[[ Extracted data open ]]

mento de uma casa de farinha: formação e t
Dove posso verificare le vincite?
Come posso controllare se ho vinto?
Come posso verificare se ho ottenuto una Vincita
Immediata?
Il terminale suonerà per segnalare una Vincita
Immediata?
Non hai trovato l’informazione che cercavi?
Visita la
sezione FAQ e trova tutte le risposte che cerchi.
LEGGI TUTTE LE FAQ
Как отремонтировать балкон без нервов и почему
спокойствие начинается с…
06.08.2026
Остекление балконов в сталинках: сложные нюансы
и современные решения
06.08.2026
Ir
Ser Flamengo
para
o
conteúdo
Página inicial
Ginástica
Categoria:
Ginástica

[[ Extracted data closed ]]

## Exercise requirements
Check every line of the entries above, and copy those that carry the string "Come".

## The completed task
Come posso controllare se ho vinto?
Come posso verificare se ho ottenuto una Vincita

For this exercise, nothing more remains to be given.